Inference at the edge without compromise. The .mll format compiles to WASM. A scoring model or embedding model could run in a browser, on a phone, on a Raspberry Pi. The same artifact, the same behavior, no server required. This isn't theoretical — the compilation targets are already in the toolchain.
What we've learned running it
Three hundred research cycles a day, governed by rules that cap spend, enforce focus, and prevent the system from chasing its own tail. The governance layer turned out to be as important as the research loop itself — without it, the system reliably drifts into increasingly abstract territory, generating follow-up questions about follow-up questions until the output is meaningless.

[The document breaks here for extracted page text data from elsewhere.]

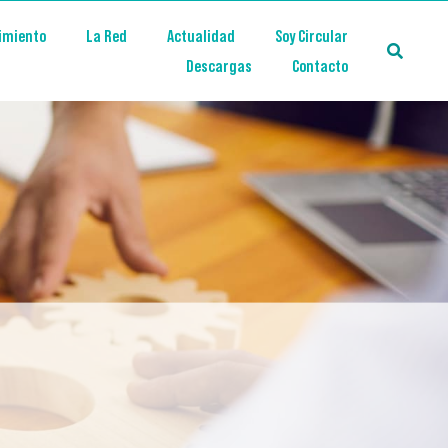
imiento
La Red
Actualidad
Soy Circular
Descargas
Contacto
?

The semantic dedup catches roughly a third of what the old string-matching system would have let through. That's a third fewer wasted cycles, a third less redundant output, a third more coverage of genuinely new ground.
The research quality isn't academic-grade. It's practitioner-grade — the kind of synthesis you'd get from a smart colleague who spent an hour reading about a topic and gave you the summary. Multiply that by 300 cycles a day, filtered through semantic dedup and focus enforcement, and you get a knowledge base that grows in a direction you chose, at a pace no individual could sustain.
The infrastructure underneath all of this runs locally, fits in memory, and hasn't needed maintenance since we deployed it. For a system that runs 300 cycles a day, that's the only thing that matters.